How to Insure Against a Bad Hire

A woman interviewer sits with a folder across from the job candidate

Behavior-based interviewing training experts do not want all of your interviews to go well.

Just think about it.  Most interviews go pretty well. Job candidates are on their very best behavior and often seem to have the perfect answers to your standard interview questions. But can you be sure they will perform as well on the job as they did in the interview?

You had better be sure. A recent study from CareerBuilder highlights the negative impact of a bad hire. The cost in dollars can be more than $50,000 according to 27% of U.S. employers. Perhaps even more costly is the loss of productivity, the decrease in employee morale and the increase in problems with client relations.

Here are some of the statistics around what can happen when you make a bad hiring decision:

  • Over a third of U.S. employers report a serious loss of productivity. It takes time to ramp new employees up to speed. When they don’t work out, there is time wasted in recruiting and training another worker. 

  • 32% of U.S. companies report that bad hires negatively affect employee morale. How? Substandard workers drag down team targets and, while they are tolerated, hardworking employees are discouraged from extra effort and feel unappreciated.

  • Nearly one-fifth of U.S. employers surveyed also spoke of the impact on client relations and sales. When customer-facing employees do not represent your company well, clients are apt to back off and look to the competition for better treatment.

The solution?  Better interviewing approaches. It takes a proven behavior based interviewing training program to teach your hiring managers and interviewer teams how to dig beneath the surface of a savvy job candidate’s replies in order to get a true picture of their values, their work ethic, their strengths, and their culture fit. Their technical skills should be easily checked by reviewing their resumes, making some calls and running them through some scenarios. But what is equally important is learning about their attitude and true behavior on past jobs. This needs to be your focus.  And only proven behavior-based interviewing techniques combined with role-plays can give you that critical predictive insight.
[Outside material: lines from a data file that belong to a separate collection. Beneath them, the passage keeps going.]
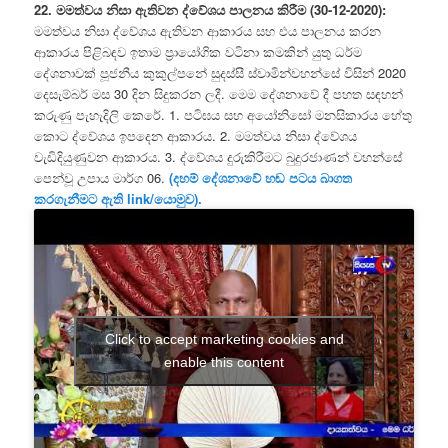
22. මමත්වය නිසා ඇතිවන ද්වේශය පාලනය කිරීම (30-12-2020):
මමත්වය නිසා ද්වේශය ඇතිවන ආකාරය සහ එය පාලනය කරන
ආකාරය පිළිබඳව ඉතාම ප්‍රායෝගික වටිනා කමකින් යුතු ධර්ම
දේශනාවක් පූජනීය කුකුල්පනේ සුදස්සී ස්වාමින්වහන්සේ විසින් 2020
දෙසැම්බර් මස 30 දින සිදුකරන ලදී. මෙම දේශනාවේ දී පහත සඳහන්
කරුණු පැහැදිලි කෙරේ. 1. පටිඝය සහ අයෝනිසෝ මනසිකාරය හේතු
කොට ද්වේශය ඉපදෙන ආකාරය. 2. මමත්වය නිසා ද්වේශය
වැඩිදියුණුවන ආකාරය. 3. ද්වේශය දුරුකිරීමට බුදුරජාණන් වහන්සේ
පෙන්වූ උපාය මාර්ග 06.
(දහම් දේශනාවේ හඬ පටය බාගත
කරගැනීමට ඇති link/යොමුව).
Click to accept marketing cookies and
enable this content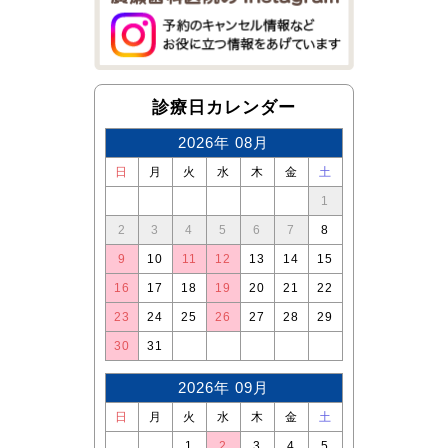
診療日カレンダー
2026年 08月
日
月
火
水
木
金
土
1
2
3
4
5
6
7
8
9
10
11
12
13
14
15
16
17
18
19
20
21
22
23
24
25
26
27
28
29
30
31
2026年 09月
日
月
火
水
木
金
土
1
2
3
4
5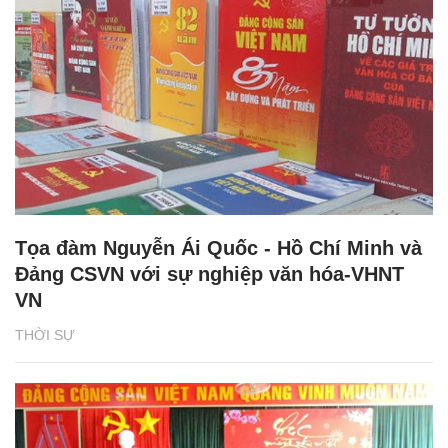
Tọa đàm Nguyễn Ái Quốc - Hồ Chí Minh và
Đảng CSVN với sự nghiệp văn hóa-VHNT
VN
THỜI SỰ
To have better interviews, make sure that you:

  1. Define the Job.
    Define a clear and relevant job profile with all key stakeholders that includes the metrics for success along with the critical few motivational, interpersonal and intellectual behavior-based competencies necessary to succeed.
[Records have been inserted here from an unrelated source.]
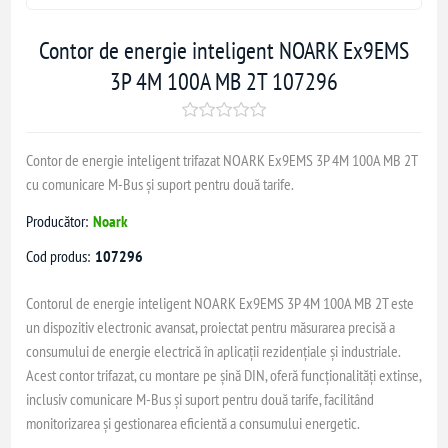
Contor de energie inteligent NOARK Ex9EMS
3P 4M 100A MB 2T 107296
Contor de energie inteligent trifazat NOARK Ex9EMS 3P 4M 100A MB 2T
cu comunicare M-Bus și suport pentru două tarife.
Producător:
Noark
Cod produs:
107296
Contorul de energie inteligent NOARK Ex9EMS 3P 4M 100A MB 2T este
un dispozitiv electronic avansat, proiectat pentru măsurarea precisă a
consumului de energie electrică în aplicații rezidențiale și industriale.
Acest contor trifazat, cu montare pe șină DIN, oferă funcționalități extinse,
inclusiv comunicare M-Bus și suport pentru două tarife, facilitând
monitorizarea și gestionarea eficientă a consumului energetic.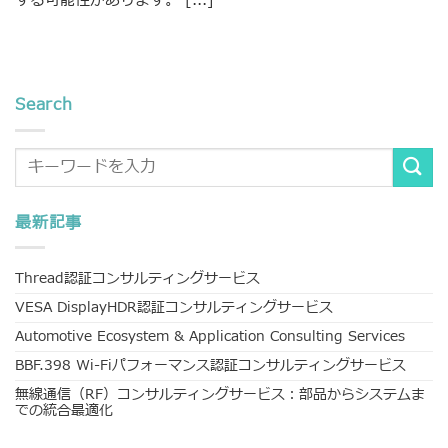
する可能性があります。 [...]
Search
最新記事
Thread認証コンサルティングサービス
VESA DisplayHDR認証コンサルティングサービス
Automotive Ecosystem & Application Consulting Services
BBF.398 Wi-Fiパフォーマンス認証コンサルティングサービス
無線通信（RF）コンサルティングサービス：部品からシステムま
での統合最適化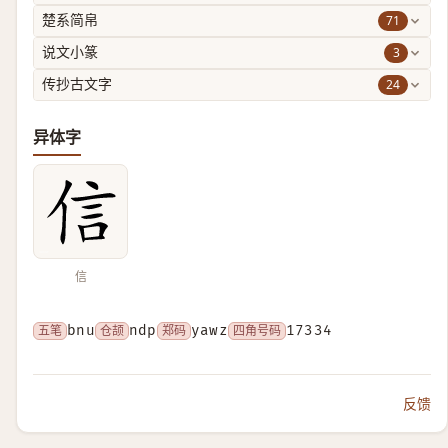
71
楚系简帛
3
说文小篆
24
传抄古文字
异体字
信
五笔
bnu
仓颉
ndp
郑码
yawz
四角号码
17334
反馈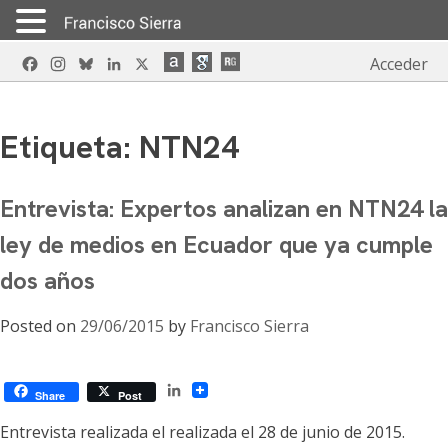
Skip
Facebook
Instagram
Bluesky
LinkedIn
X
Acceder
to
content
Etiqueta:
NTN24
Entrevista: Expertos analizan en NTN24 la
ley de medios en Ecuador que ya cumple
dos años
Posted on
29/06/2015
by
Francisco Sierra
LinkedIn
Share
Post
Entrevista realizada el realizada el 28 de junio de 2015.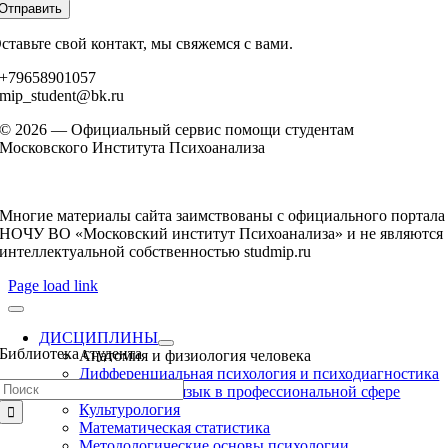
Отправить
ставьте свой контакт, мы свяжемся с вами.
+79658901057
mip_student@bk.ru
© 2026 — Официальный сервис помощи студентам
Московского Института Психоанализа
Многие материалы сайта заимствованы с официального портала
НОЧУ ВО «Московский институт Психоанализа» и не являются
интеллектуальной собственностью studmip.ru
Page load link
ДИСЦИПЛИНЫ
Библиотека студента
Анатомия и физиология человека
Дифференциальная психология и психодиагностика
Результат
Иностранный язык в профессиональной сфере
поиска:
Культурология
Математическая статистика
Методологические основы психологии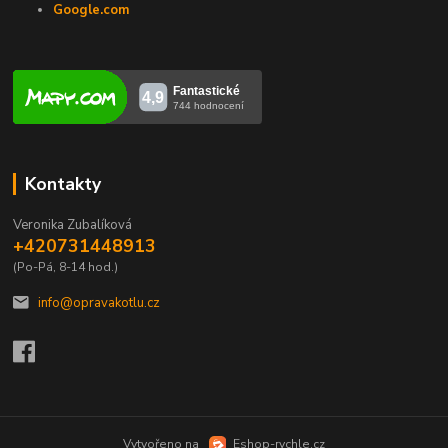
Google.com
Kontakty
Veronika Zubalíková
+420731448913
(Po-Pá, 8-14 hod.)
info@opravakotlu.cz
Vytvořeno na
Eshop-rychle.cz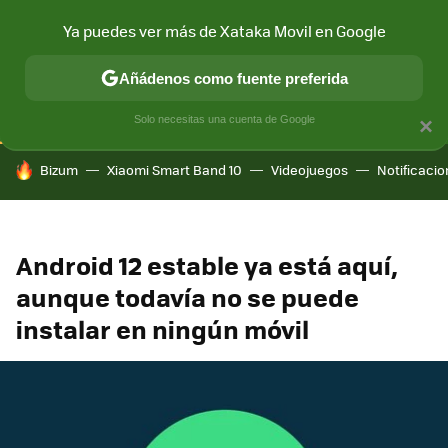
Ya puedes ver más de Xataka Movil en Google
CONECTIVIDAD
MÓVIL Y SOCIEDAD
APLICACIONES
COM
Añádenos como fuente preferida
Solo necesitas una cuenta de Google
×
HOY SE HABLA DE
Bizum
Xiaomi Smart Band 10
Videojuegos
Notificaci
Android 12 estable ya está aquí,
aunque todavía no se puede
instalar en ningún móvil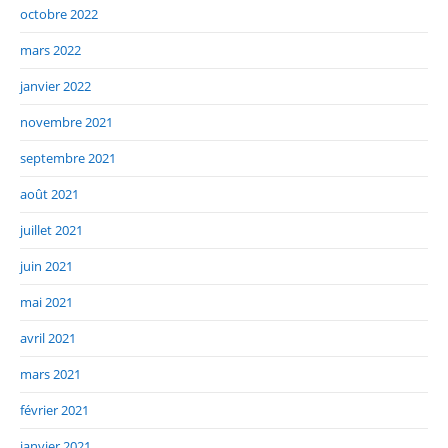
octobre 2022
mars 2022
janvier 2022
novembre 2021
septembre 2021
août 2021
juillet 2021
juin 2021
mai 2021
avril 2021
mars 2021
février 2021
janvier 2021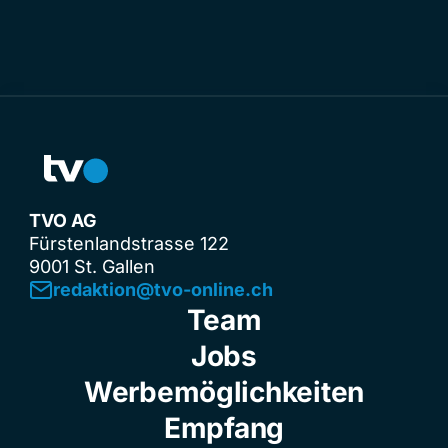
TVO AG
Fürstenlandstrasse 122
9001 St. Gallen
redaktion@tvo-online.ch
Team
Jobs
Werbemöglichkeiten
Empfang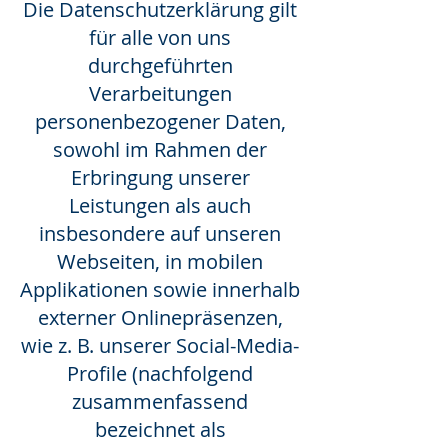
Die Datenschutzerklärung gilt
für alle von uns
durchgeführten
Verarbeitungen
personenbezogener Daten,
sowohl im Rahmen der
Erbringung unserer
Leistungen als auch
insbesondere auf unseren
Webseiten, in mobilen
Applikationen sowie innerhalb
externer Onlinepräsenzen,
wie z. B. unserer Social-Media-
Profile (nachfolgend
zusammenfassend
bezeichnet als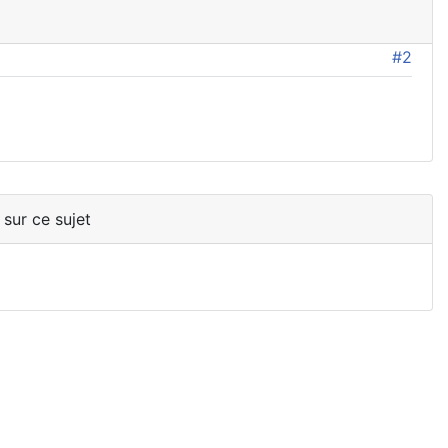
#2
 sur ce sujet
  2. Select an Interview Team.
    For most jobs, an interview team of four people is enough to adequately cover the assigned behavior-based competency probes.  Use a larger team if it makes sense culturally to get input and buy-in from a larger audience.
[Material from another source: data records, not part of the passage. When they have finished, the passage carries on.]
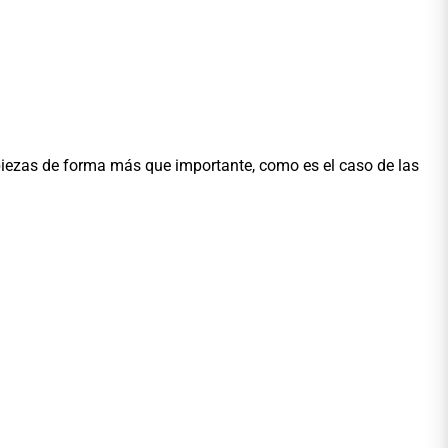
piezas de forma más que importante, como es el caso de las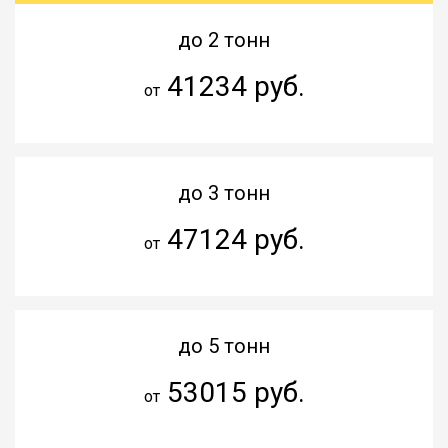
до 2 тонн
41234 руб.
от
до 3 тонн
47124 руб.
от
до 5 тонн
53015 руб.
от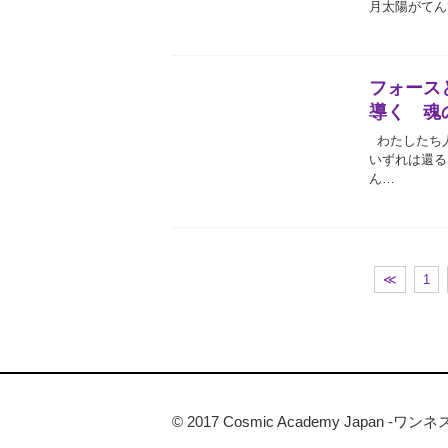
月太陽がてん
フォース
導く 魂
わたしたち
いずれは還る
ん…
≪
1
© 2017 Cosmic Academy Jap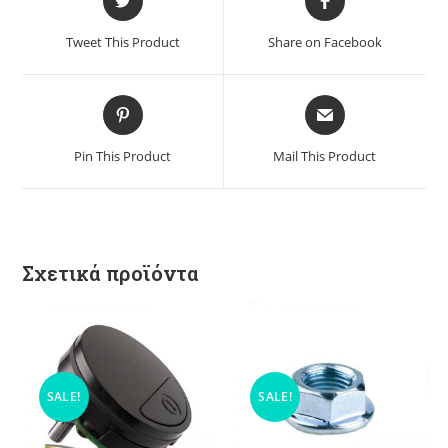
Tweet This Product
Share on Facebook
Pin This Product
Mail This Product
Σχετικά προϊόντα
SALE!
SALE!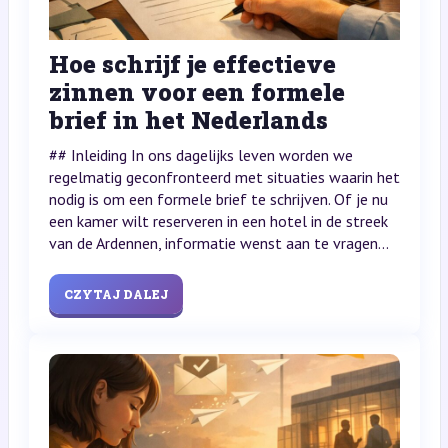
Hoe schrijf je effectieve
zinnen voor een formele
brief in het Nederlands
## Inleiding In ons dagelijks leven worden we
regelmatig geconfronteerd met situaties waarin het
nodig is om een formele brief te schrijven. Of je nu
een kamer wilt reserveren in een hotel in de streek
van de Ardennen, informatie wenst aan te vragen...
CZYTAJ DALEJ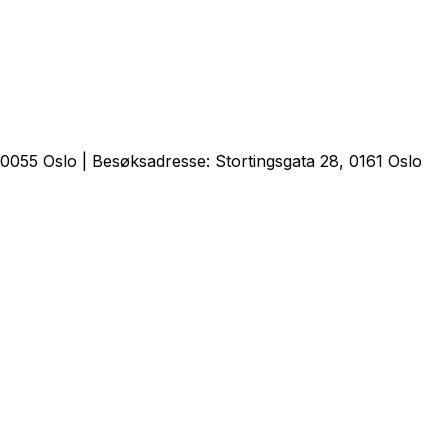
0055 Oslo | Besøksadresse: Stortingsgata 28, 0161 Oslo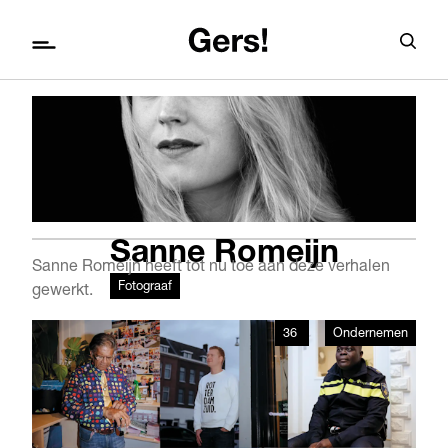
Sanne Romeijn
Sanne Romeijn heeft tot nu toe aan deze verhalen
Fotograaf
gewerkt.
36
Ondernemen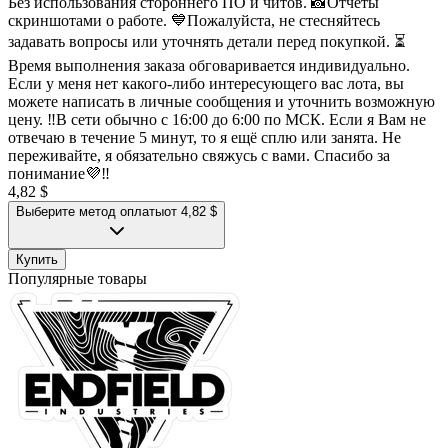
Без использования стороннего ПО и читов. 📸Отчеты
скриншотами о работе. 💙Пожалуйста, не стесняйтесь
задавать вопросы или уточнять детали перед покупкой. ⏳
Время выполнения заказа обговаривается индивидуально.
Если у меня нет какого-либо интересующего вас лота, вы
можете написать в личные сообщения и уточнить возможную
цену. ‼️В сети обычно с 16:00 до 6:00 по МСК. Если я Вам не
отвечаю в течение 5 минут, то я ещё сплю или занята. Не
переживайте, я обязательно свяжусь с вами. Спасибо за
понимание💜‼️
4,82 $
Выберите метод оплаты
от 4,82 $
Купить
Популярные товары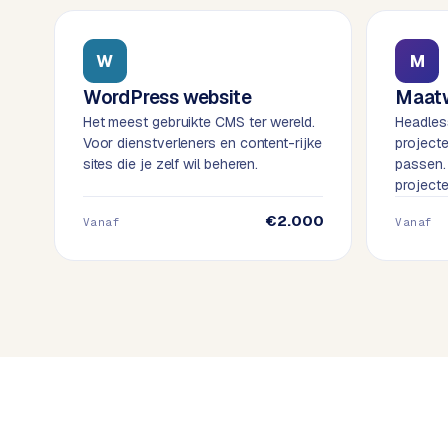
k
o
o
w
W
M
C
i
o
WordPress website
Maatw
j
m
Het meest gebruikte CMS ter wereld.
Headles
z
m
Voor dienstverleners en content-rijke
projecte
e
e
sites die je zelf wil beheren.
passen. 
r
projecte
c
F
€2.000
Vanaf
Vanaf
e
A
w
Q
e
b
C
s
h
o
o
n
p
t
a
B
  3. Pre-Screen Interview Candidates.
    Review resumes, perform phone screens and use customized hiring assessments to ensure that only qualified candidates are interviewed by the team.

  4. Use Behavior-Based Interviewing Techniques.
    Use what you learned in behavior-based interviewing training to better predict future on-the-job performance and behavior by looking for past and present evidence that they are a good match for your specific job profile and organizational culture.